都内のマンションリノベはお引渡しも終わって、諸々の調整も完了し、お施主さんの方で徐々にインテリアを整えてられています。
お施主さんからお送りいただいた、アートをディスプレイした部屋の写真。
今回はアートを壁面に飾ることを前提として設計を進めたので、やはりアートが入ると表情がだいぶ締まって見えます。
アジア系の現代美術の作家さんのコレクションを中心とされていると伺っていますが、2枚目の写真の版画は篠田桃紅さんの作品。
書を抽象化した絵画をずっと製作されている方で建築業界では知る人ぞ知る、伝説の作家です。

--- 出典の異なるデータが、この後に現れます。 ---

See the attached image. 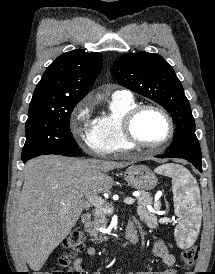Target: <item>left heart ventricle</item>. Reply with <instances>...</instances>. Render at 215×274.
<instances>
[{
    "label": "left heart ventricle",
    "instance_id": "1",
    "mask_svg": "<svg viewBox=\"0 0 215 274\" xmlns=\"http://www.w3.org/2000/svg\"><path fill=\"white\" fill-rule=\"evenodd\" d=\"M135 134L139 140L147 144H156L168 134L166 119L157 111H143L135 121Z\"/></svg>",
    "mask_w": 215,
    "mask_h": 274
}]
</instances>
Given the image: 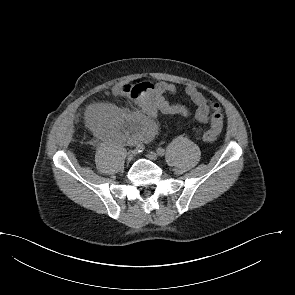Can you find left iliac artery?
<instances>
[{
    "mask_svg": "<svg viewBox=\"0 0 295 295\" xmlns=\"http://www.w3.org/2000/svg\"><path fill=\"white\" fill-rule=\"evenodd\" d=\"M157 154L159 156H163L165 154V149H163L162 147H159L157 150H156Z\"/></svg>",
    "mask_w": 295,
    "mask_h": 295,
    "instance_id": "left-iliac-artery-1",
    "label": "left iliac artery"
}]
</instances>
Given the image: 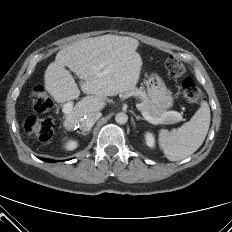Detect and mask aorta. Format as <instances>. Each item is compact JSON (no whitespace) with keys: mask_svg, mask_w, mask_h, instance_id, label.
<instances>
[{"mask_svg":"<svg viewBox=\"0 0 232 232\" xmlns=\"http://www.w3.org/2000/svg\"><path fill=\"white\" fill-rule=\"evenodd\" d=\"M115 121L118 124H125L128 121V116L124 112H119L115 116Z\"/></svg>","mask_w":232,"mask_h":232,"instance_id":"aorta-1","label":"aorta"}]
</instances>
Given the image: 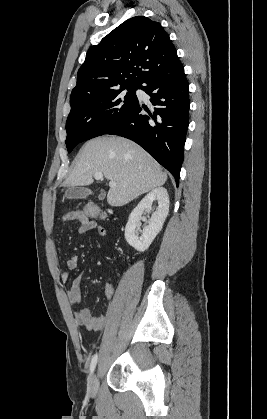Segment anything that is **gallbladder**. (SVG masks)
Here are the masks:
<instances>
[{
  "instance_id": "1",
  "label": "gallbladder",
  "mask_w": 267,
  "mask_h": 419,
  "mask_svg": "<svg viewBox=\"0 0 267 419\" xmlns=\"http://www.w3.org/2000/svg\"><path fill=\"white\" fill-rule=\"evenodd\" d=\"M90 194H91V191H89L86 188L72 187L67 191L66 197L68 199H84ZM100 197L103 198V195H101Z\"/></svg>"
}]
</instances>
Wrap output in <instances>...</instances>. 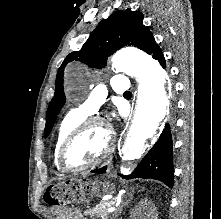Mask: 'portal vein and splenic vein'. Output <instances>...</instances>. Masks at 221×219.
Segmentation results:
<instances>
[{"label": "portal vein and splenic vein", "instance_id": "1", "mask_svg": "<svg viewBox=\"0 0 221 219\" xmlns=\"http://www.w3.org/2000/svg\"><path fill=\"white\" fill-rule=\"evenodd\" d=\"M115 210V207H110L109 209H108V212H113Z\"/></svg>", "mask_w": 221, "mask_h": 219}]
</instances>
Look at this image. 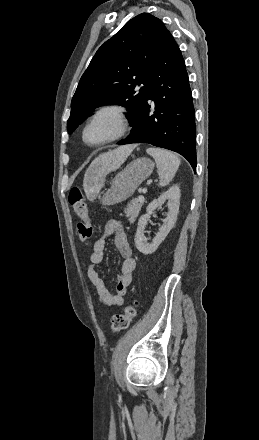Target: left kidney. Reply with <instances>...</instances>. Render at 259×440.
Listing matches in <instances>:
<instances>
[{
    "mask_svg": "<svg viewBox=\"0 0 259 440\" xmlns=\"http://www.w3.org/2000/svg\"><path fill=\"white\" fill-rule=\"evenodd\" d=\"M168 201L169 211L167 217L163 221L159 232L156 234L151 243L144 236V230L152 212L159 206ZM180 205V189L177 185L170 187L162 193L157 199H154L147 206V213L142 215L138 221V227L135 234V246L141 253L148 255L156 251L161 242L166 238L170 230L174 227L177 220V214Z\"/></svg>",
    "mask_w": 259,
    "mask_h": 440,
    "instance_id": "obj_1",
    "label": "left kidney"
}]
</instances>
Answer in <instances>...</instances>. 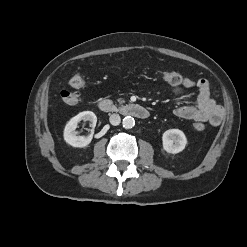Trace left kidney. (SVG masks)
Instances as JSON below:
<instances>
[{"mask_svg":"<svg viewBox=\"0 0 247 247\" xmlns=\"http://www.w3.org/2000/svg\"><path fill=\"white\" fill-rule=\"evenodd\" d=\"M162 144L166 152L176 154L184 150L187 139L183 131L169 129L163 133Z\"/></svg>","mask_w":247,"mask_h":247,"instance_id":"1","label":"left kidney"}]
</instances>
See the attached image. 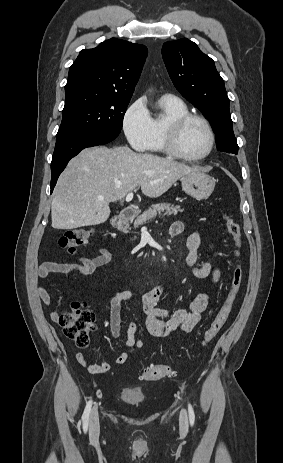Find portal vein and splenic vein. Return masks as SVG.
Wrapping results in <instances>:
<instances>
[{
    "mask_svg": "<svg viewBox=\"0 0 283 463\" xmlns=\"http://www.w3.org/2000/svg\"><path fill=\"white\" fill-rule=\"evenodd\" d=\"M133 192H129L127 195H126V201L127 202H130L132 199H133ZM100 200H103V198H100Z\"/></svg>",
    "mask_w": 283,
    "mask_h": 463,
    "instance_id": "1",
    "label": "portal vein and splenic vein"
}]
</instances>
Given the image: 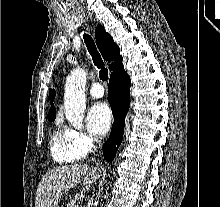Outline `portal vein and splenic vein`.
Segmentation results:
<instances>
[{
    "instance_id": "1",
    "label": "portal vein and splenic vein",
    "mask_w": 220,
    "mask_h": 207,
    "mask_svg": "<svg viewBox=\"0 0 220 207\" xmlns=\"http://www.w3.org/2000/svg\"><path fill=\"white\" fill-rule=\"evenodd\" d=\"M74 207H79V205H75Z\"/></svg>"
}]
</instances>
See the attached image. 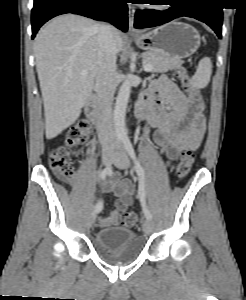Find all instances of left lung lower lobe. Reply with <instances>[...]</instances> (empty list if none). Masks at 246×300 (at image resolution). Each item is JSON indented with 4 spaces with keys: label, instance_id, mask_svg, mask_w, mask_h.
<instances>
[{
    "label": "left lung lower lobe",
    "instance_id": "left-lung-lower-lobe-1",
    "mask_svg": "<svg viewBox=\"0 0 246 300\" xmlns=\"http://www.w3.org/2000/svg\"><path fill=\"white\" fill-rule=\"evenodd\" d=\"M168 10H141L135 15V28H147L162 25L177 17L187 16L209 25L221 38L223 21L222 7L218 0H173Z\"/></svg>",
    "mask_w": 246,
    "mask_h": 300
}]
</instances>
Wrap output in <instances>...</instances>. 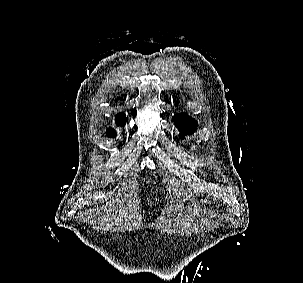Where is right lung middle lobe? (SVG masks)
<instances>
[{"instance_id": "obj_1", "label": "right lung middle lobe", "mask_w": 303, "mask_h": 283, "mask_svg": "<svg viewBox=\"0 0 303 283\" xmlns=\"http://www.w3.org/2000/svg\"><path fill=\"white\" fill-rule=\"evenodd\" d=\"M110 137L115 136V134H109Z\"/></svg>"}]
</instances>
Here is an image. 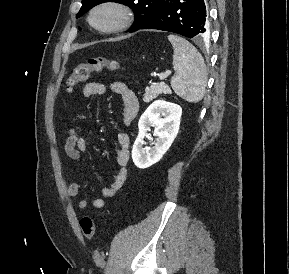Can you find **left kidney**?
<instances>
[{"mask_svg": "<svg viewBox=\"0 0 289 274\" xmlns=\"http://www.w3.org/2000/svg\"><path fill=\"white\" fill-rule=\"evenodd\" d=\"M181 115L182 108L179 105L164 100L153 102L142 114L138 123L139 133L132 149V159L138 168L152 166L167 152L179 131ZM151 126H155L154 136L157 139L154 146L145 151L144 138Z\"/></svg>", "mask_w": 289, "mask_h": 274, "instance_id": "1", "label": "left kidney"}]
</instances>
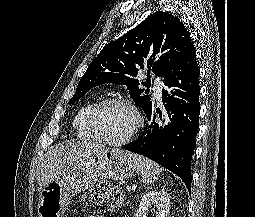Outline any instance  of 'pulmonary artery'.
Wrapping results in <instances>:
<instances>
[{"label": "pulmonary artery", "instance_id": "e3ab8cb5", "mask_svg": "<svg viewBox=\"0 0 255 217\" xmlns=\"http://www.w3.org/2000/svg\"><path fill=\"white\" fill-rule=\"evenodd\" d=\"M153 88H154V92H155V96H156L157 100L161 101L162 90H163V82L158 78L154 79Z\"/></svg>", "mask_w": 255, "mask_h": 217}]
</instances>
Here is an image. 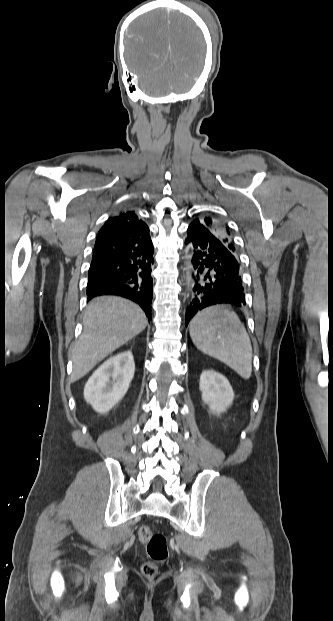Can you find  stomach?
Returning <instances> with one entry per match:
<instances>
[{
  "instance_id": "obj_1",
  "label": "stomach",
  "mask_w": 333,
  "mask_h": 621,
  "mask_svg": "<svg viewBox=\"0 0 333 621\" xmlns=\"http://www.w3.org/2000/svg\"><path fill=\"white\" fill-rule=\"evenodd\" d=\"M215 308L217 309V313H216L217 319L234 317V315H236L233 311L226 308L225 306H216Z\"/></svg>"
}]
</instances>
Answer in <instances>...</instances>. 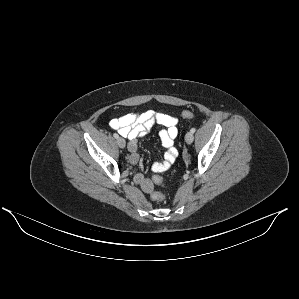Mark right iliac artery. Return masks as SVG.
Returning <instances> with one entry per match:
<instances>
[{"label": "right iliac artery", "mask_w": 299, "mask_h": 299, "mask_svg": "<svg viewBox=\"0 0 299 299\" xmlns=\"http://www.w3.org/2000/svg\"><path fill=\"white\" fill-rule=\"evenodd\" d=\"M113 136H114V138H116V139L119 137L117 133H114Z\"/></svg>", "instance_id": "82829eb1"}]
</instances>
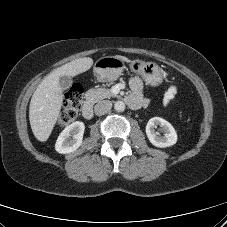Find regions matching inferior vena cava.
Returning a JSON list of instances; mask_svg holds the SVG:
<instances>
[{
  "instance_id": "1",
  "label": "inferior vena cava",
  "mask_w": 227,
  "mask_h": 227,
  "mask_svg": "<svg viewBox=\"0 0 227 227\" xmlns=\"http://www.w3.org/2000/svg\"><path fill=\"white\" fill-rule=\"evenodd\" d=\"M112 108V103L109 100H104V101H99L95 107H94V111L95 114L98 116L104 115L107 112H109Z\"/></svg>"
}]
</instances>
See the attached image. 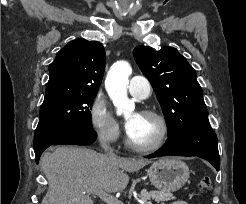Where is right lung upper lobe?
I'll use <instances>...</instances> for the list:
<instances>
[{
	"label": "right lung upper lobe",
	"mask_w": 246,
	"mask_h": 204,
	"mask_svg": "<svg viewBox=\"0 0 246 204\" xmlns=\"http://www.w3.org/2000/svg\"><path fill=\"white\" fill-rule=\"evenodd\" d=\"M105 50L97 41L69 42L49 65L44 101L69 94H97L105 69Z\"/></svg>",
	"instance_id": "right-lung-upper-lobe-1"
}]
</instances>
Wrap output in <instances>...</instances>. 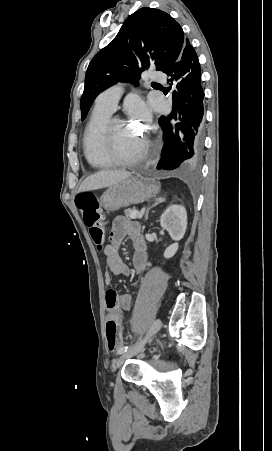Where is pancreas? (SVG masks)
Masks as SVG:
<instances>
[{
    "mask_svg": "<svg viewBox=\"0 0 272 451\" xmlns=\"http://www.w3.org/2000/svg\"><path fill=\"white\" fill-rule=\"evenodd\" d=\"M134 210H135V208H133V210H130V208H129V210H124V212L126 214V218H130V216H131L132 212H134Z\"/></svg>",
    "mask_w": 272,
    "mask_h": 451,
    "instance_id": "1",
    "label": "pancreas"
}]
</instances>
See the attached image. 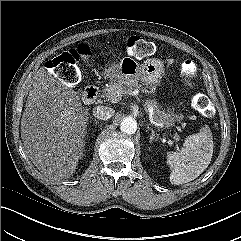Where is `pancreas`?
I'll use <instances>...</instances> for the list:
<instances>
[{
	"label": "pancreas",
	"instance_id": "1",
	"mask_svg": "<svg viewBox=\"0 0 241 241\" xmlns=\"http://www.w3.org/2000/svg\"><path fill=\"white\" fill-rule=\"evenodd\" d=\"M103 96L108 100H120L122 94L126 92V89L123 85L117 82H110L108 86H106L103 90ZM117 92H120V96L117 97ZM146 106L153 110V118L157 122H162L165 125H173L175 121L182 119V116H176L174 114L165 113V111L161 110L155 100H147Z\"/></svg>",
	"mask_w": 241,
	"mask_h": 241
}]
</instances>
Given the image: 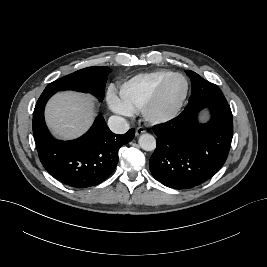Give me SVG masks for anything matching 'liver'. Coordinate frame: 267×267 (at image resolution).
I'll return each mask as SVG.
<instances>
[{
	"label": "liver",
	"mask_w": 267,
	"mask_h": 267,
	"mask_svg": "<svg viewBox=\"0 0 267 267\" xmlns=\"http://www.w3.org/2000/svg\"><path fill=\"white\" fill-rule=\"evenodd\" d=\"M95 117L94 99L75 92H59L48 102L45 119L50 130L63 139L84 134Z\"/></svg>",
	"instance_id": "liver-1"
}]
</instances>
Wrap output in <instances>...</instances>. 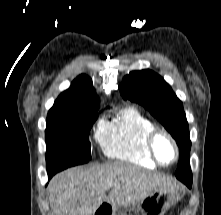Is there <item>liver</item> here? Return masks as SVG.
I'll return each instance as SVG.
<instances>
[{
    "mask_svg": "<svg viewBox=\"0 0 221 215\" xmlns=\"http://www.w3.org/2000/svg\"><path fill=\"white\" fill-rule=\"evenodd\" d=\"M179 188L172 177L114 162L71 168L55 175L48 196L55 215H92L103 202L117 209L135 204L154 191Z\"/></svg>",
    "mask_w": 221,
    "mask_h": 215,
    "instance_id": "6515ba94",
    "label": "liver"
}]
</instances>
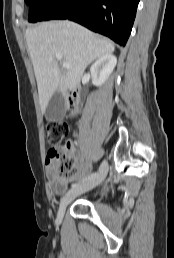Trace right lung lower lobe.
<instances>
[{
    "mask_svg": "<svg viewBox=\"0 0 174 258\" xmlns=\"http://www.w3.org/2000/svg\"><path fill=\"white\" fill-rule=\"evenodd\" d=\"M139 0H53L41 21L70 19L125 46Z\"/></svg>",
    "mask_w": 174,
    "mask_h": 258,
    "instance_id": "right-lung-lower-lobe-1",
    "label": "right lung lower lobe"
}]
</instances>
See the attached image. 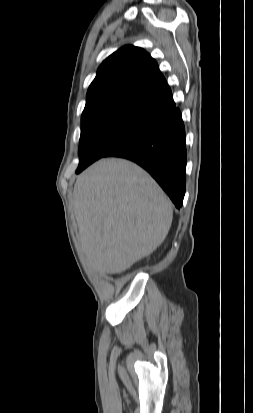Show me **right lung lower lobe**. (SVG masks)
<instances>
[{
	"label": "right lung lower lobe",
	"instance_id": "right-lung-lower-lobe-1",
	"mask_svg": "<svg viewBox=\"0 0 253 413\" xmlns=\"http://www.w3.org/2000/svg\"><path fill=\"white\" fill-rule=\"evenodd\" d=\"M104 157H121L137 163L159 183L176 208L182 206L187 152L185 127L178 108L159 116L153 125Z\"/></svg>",
	"mask_w": 253,
	"mask_h": 413
}]
</instances>
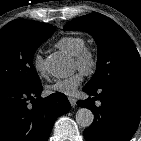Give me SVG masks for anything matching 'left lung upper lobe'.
Listing matches in <instances>:
<instances>
[{"label":"left lung upper lobe","mask_w":141,"mask_h":141,"mask_svg":"<svg viewBox=\"0 0 141 141\" xmlns=\"http://www.w3.org/2000/svg\"><path fill=\"white\" fill-rule=\"evenodd\" d=\"M64 29L88 32L98 45L96 72L86 87L98 89L119 82L141 84L139 53L116 22L102 14L90 13L68 22Z\"/></svg>","instance_id":"5c2ea615"}]
</instances>
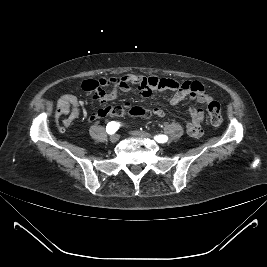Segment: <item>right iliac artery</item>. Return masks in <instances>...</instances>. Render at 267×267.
I'll use <instances>...</instances> for the list:
<instances>
[{"label":"right iliac artery","mask_w":267,"mask_h":267,"mask_svg":"<svg viewBox=\"0 0 267 267\" xmlns=\"http://www.w3.org/2000/svg\"><path fill=\"white\" fill-rule=\"evenodd\" d=\"M119 126L120 125L117 122H114V121L109 122L106 126V131L108 134H113L118 130Z\"/></svg>","instance_id":"obj_1"}]
</instances>
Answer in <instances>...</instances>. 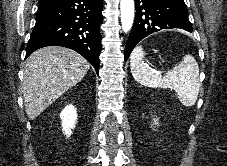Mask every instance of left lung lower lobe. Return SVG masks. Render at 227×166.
<instances>
[{
	"label": "left lung lower lobe",
	"mask_w": 227,
	"mask_h": 166,
	"mask_svg": "<svg viewBox=\"0 0 227 166\" xmlns=\"http://www.w3.org/2000/svg\"><path fill=\"white\" fill-rule=\"evenodd\" d=\"M135 10V21L124 53L125 61L136 44L152 33L172 28L192 32L184 0H136Z\"/></svg>",
	"instance_id": "left-lung-lower-lobe-1"
}]
</instances>
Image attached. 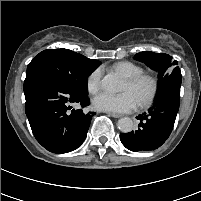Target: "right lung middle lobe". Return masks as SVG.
Listing matches in <instances>:
<instances>
[{
	"label": "right lung middle lobe",
	"mask_w": 201,
	"mask_h": 201,
	"mask_svg": "<svg viewBox=\"0 0 201 201\" xmlns=\"http://www.w3.org/2000/svg\"><path fill=\"white\" fill-rule=\"evenodd\" d=\"M100 64L68 49L44 50L27 66L26 75L47 73L67 85L76 95L87 97V77Z\"/></svg>",
	"instance_id": "dd1d6c3e"
}]
</instances>
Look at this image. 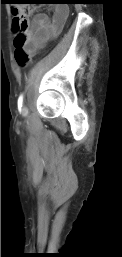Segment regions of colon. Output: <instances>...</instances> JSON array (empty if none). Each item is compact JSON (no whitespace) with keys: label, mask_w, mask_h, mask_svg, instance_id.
I'll list each match as a JSON object with an SVG mask.
<instances>
[{"label":"colon","mask_w":122,"mask_h":257,"mask_svg":"<svg viewBox=\"0 0 122 257\" xmlns=\"http://www.w3.org/2000/svg\"><path fill=\"white\" fill-rule=\"evenodd\" d=\"M27 9V5H12V28L16 34L14 39V57L20 66H25L29 60V54L23 47L25 33L28 29V20L25 13Z\"/></svg>","instance_id":"1"}]
</instances>
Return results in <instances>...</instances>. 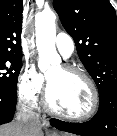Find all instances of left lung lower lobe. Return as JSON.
Listing matches in <instances>:
<instances>
[{
    "mask_svg": "<svg viewBox=\"0 0 117 136\" xmlns=\"http://www.w3.org/2000/svg\"><path fill=\"white\" fill-rule=\"evenodd\" d=\"M51 125L61 131L81 136H117V86L100 98L96 115L84 123H69L57 119Z\"/></svg>",
    "mask_w": 117,
    "mask_h": 136,
    "instance_id": "1",
    "label": "left lung lower lobe"
}]
</instances>
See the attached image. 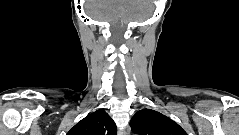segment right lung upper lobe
<instances>
[{
  "label": "right lung upper lobe",
  "mask_w": 239,
  "mask_h": 135,
  "mask_svg": "<svg viewBox=\"0 0 239 135\" xmlns=\"http://www.w3.org/2000/svg\"><path fill=\"white\" fill-rule=\"evenodd\" d=\"M115 122L104 110H97L79 121L67 135H116Z\"/></svg>",
  "instance_id": "cb5924a9"
}]
</instances>
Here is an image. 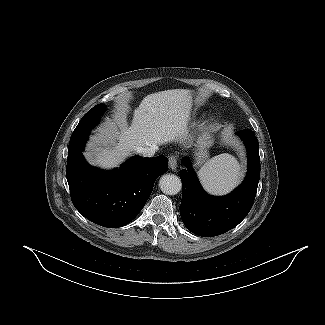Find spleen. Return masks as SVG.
Here are the masks:
<instances>
[{"mask_svg": "<svg viewBox=\"0 0 325 325\" xmlns=\"http://www.w3.org/2000/svg\"><path fill=\"white\" fill-rule=\"evenodd\" d=\"M198 176L208 193L223 195L238 185L241 168L234 156L224 153L209 159L198 172Z\"/></svg>", "mask_w": 325, "mask_h": 325, "instance_id": "obj_1", "label": "spleen"}]
</instances>
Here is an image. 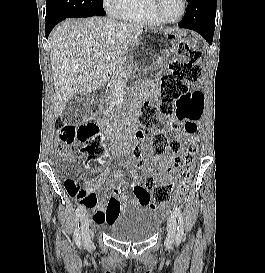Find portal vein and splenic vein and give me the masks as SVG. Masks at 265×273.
Returning a JSON list of instances; mask_svg holds the SVG:
<instances>
[{"label": "portal vein and splenic vein", "mask_w": 265, "mask_h": 273, "mask_svg": "<svg viewBox=\"0 0 265 273\" xmlns=\"http://www.w3.org/2000/svg\"><path fill=\"white\" fill-rule=\"evenodd\" d=\"M99 56H100V55H99V54H97V55L95 56V59H97Z\"/></svg>", "instance_id": "1"}]
</instances>
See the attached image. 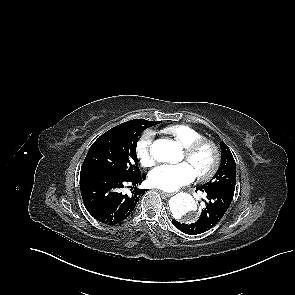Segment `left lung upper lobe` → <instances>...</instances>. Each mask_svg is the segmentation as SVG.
Wrapping results in <instances>:
<instances>
[{"mask_svg": "<svg viewBox=\"0 0 295 295\" xmlns=\"http://www.w3.org/2000/svg\"><path fill=\"white\" fill-rule=\"evenodd\" d=\"M221 148V164L213 176V178L203 184L201 187L207 189L213 188H227L231 190H235L236 185V164L235 160L232 156V153L228 146L224 143H220Z\"/></svg>", "mask_w": 295, "mask_h": 295, "instance_id": "1", "label": "left lung upper lobe"}]
</instances>
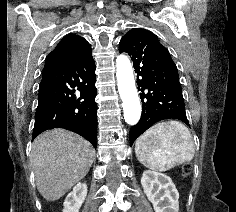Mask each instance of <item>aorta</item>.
Segmentation results:
<instances>
[{
  "mask_svg": "<svg viewBox=\"0 0 236 212\" xmlns=\"http://www.w3.org/2000/svg\"><path fill=\"white\" fill-rule=\"evenodd\" d=\"M118 91L123 102L124 119L129 125L138 123L141 105L135 86L133 69L129 58L122 54L116 59Z\"/></svg>",
  "mask_w": 236,
  "mask_h": 212,
  "instance_id": "obj_1",
  "label": "aorta"
}]
</instances>
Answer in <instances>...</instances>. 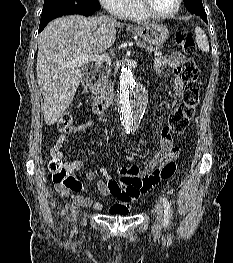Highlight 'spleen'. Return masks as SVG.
I'll return each instance as SVG.
<instances>
[{"mask_svg": "<svg viewBox=\"0 0 233 263\" xmlns=\"http://www.w3.org/2000/svg\"><path fill=\"white\" fill-rule=\"evenodd\" d=\"M195 34L196 42L198 44L199 49H201L205 53L209 52V42L204 31L200 27H196Z\"/></svg>", "mask_w": 233, "mask_h": 263, "instance_id": "spleen-1", "label": "spleen"}]
</instances>
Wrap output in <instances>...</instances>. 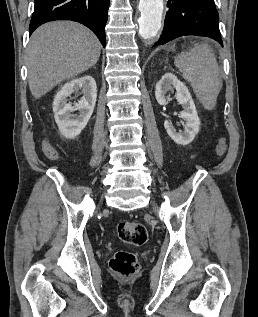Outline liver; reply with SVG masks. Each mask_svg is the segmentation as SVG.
Returning a JSON list of instances; mask_svg holds the SVG:
<instances>
[{
	"instance_id": "liver-1",
	"label": "liver",
	"mask_w": 258,
	"mask_h": 317,
	"mask_svg": "<svg viewBox=\"0 0 258 317\" xmlns=\"http://www.w3.org/2000/svg\"><path fill=\"white\" fill-rule=\"evenodd\" d=\"M100 48L94 32L78 22H46L36 28L26 50L28 82L34 98L88 70L97 62Z\"/></svg>"
}]
</instances>
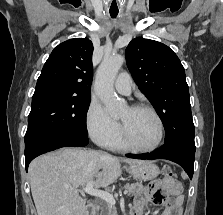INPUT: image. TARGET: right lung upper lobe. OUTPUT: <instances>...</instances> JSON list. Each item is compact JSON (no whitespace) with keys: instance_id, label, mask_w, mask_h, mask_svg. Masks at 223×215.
Listing matches in <instances>:
<instances>
[{"instance_id":"cb5924a9","label":"right lung upper lobe","mask_w":223,"mask_h":215,"mask_svg":"<svg viewBox=\"0 0 223 215\" xmlns=\"http://www.w3.org/2000/svg\"><path fill=\"white\" fill-rule=\"evenodd\" d=\"M92 53L93 45L87 38L59 44L44 64L34 95L54 93L90 98Z\"/></svg>"}]
</instances>
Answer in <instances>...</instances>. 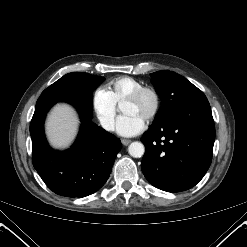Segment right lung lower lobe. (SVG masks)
Masks as SVG:
<instances>
[{"label":"right lung lower lobe","mask_w":247,"mask_h":247,"mask_svg":"<svg viewBox=\"0 0 247 247\" xmlns=\"http://www.w3.org/2000/svg\"><path fill=\"white\" fill-rule=\"evenodd\" d=\"M72 104L81 117V130L71 149L54 151L44 135V119L57 102ZM32 161L45 184L56 194L85 197L107 181L121 141L91 122V95L42 93L31 120Z\"/></svg>","instance_id":"1"}]
</instances>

現在、御年100歳(!)らしいですが、先日発売された芸術新潮の丹下健三さんの特集記事でインタビューが載っていました。丹下さんの実質的なデビュー作である成城の自邸を中心とした当時の状況を語られているのですが、まだまだ記憶が薄れておらず、その記述の正確さにビックリ、、、という感じです。
丹下さんの成城の自邸は1950年代に建てられた木造の住宅ですが、モダニズムと日本の伝統家屋のスタイルが良い塩梅で混ざり合って独特のシャープであたたかみのある空間をつくっています。篠田さんはその住宅のフスマに書画を書かれているのですが、イサム・ノグチの照明とかとも相まって、空間に生き生きとしたアクセントをつくっています。
それから半世紀以上を経た現代でもその作品は彩り豊かに住空間に息づいている、、、と考えると感慨深いものがありますが、こちらのアートは我々が推奨したものでなく、お施主さんの元々のコレクションにあったもので、飾られた場所もお施主さんで決められたものです。
そこを決めたお施主さんのセンスの良さは流石だな、、、と思いますが、篠田さんの作品は建築空間に入った時に引き立つように考えられて額装も含めてデザインされている感じがします。
余白の美学、とでもいいますか、図と地のバランスが大事なのかもしれません。
ちょっとウンチクっぽい話になりましたが、実はかくいう自分も版画を随分前に購入して自宅に飾っていたりします。。。ちょっと自慢です・・・。
アートと建築というのはバランスが大事といつも思いますが、そのとても良い実例をいただいた感じがしましたのでこちらに掲載してみました。